◆ **What is expected**
Count the lines in the entries that contain "against". Say the number and nothing more.

◆ **Record excerpts**
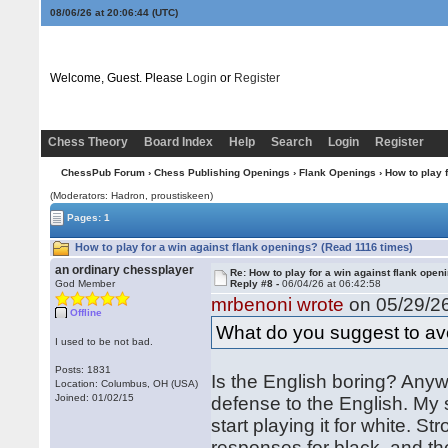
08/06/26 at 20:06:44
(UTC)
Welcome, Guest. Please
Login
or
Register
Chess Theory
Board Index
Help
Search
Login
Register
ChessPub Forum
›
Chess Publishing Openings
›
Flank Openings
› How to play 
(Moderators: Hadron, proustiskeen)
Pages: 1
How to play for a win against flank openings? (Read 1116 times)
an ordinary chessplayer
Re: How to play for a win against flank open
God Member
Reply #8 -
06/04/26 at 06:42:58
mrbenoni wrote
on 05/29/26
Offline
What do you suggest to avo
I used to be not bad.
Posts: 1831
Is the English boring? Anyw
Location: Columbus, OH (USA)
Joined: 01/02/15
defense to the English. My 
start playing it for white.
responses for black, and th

==

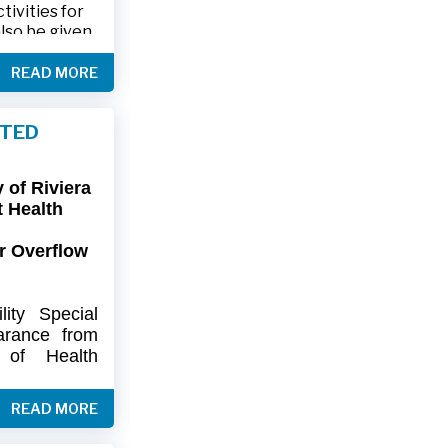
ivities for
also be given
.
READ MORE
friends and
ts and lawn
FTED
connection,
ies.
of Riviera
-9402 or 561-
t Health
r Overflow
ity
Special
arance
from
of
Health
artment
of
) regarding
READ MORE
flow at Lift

◆ **Task response**
2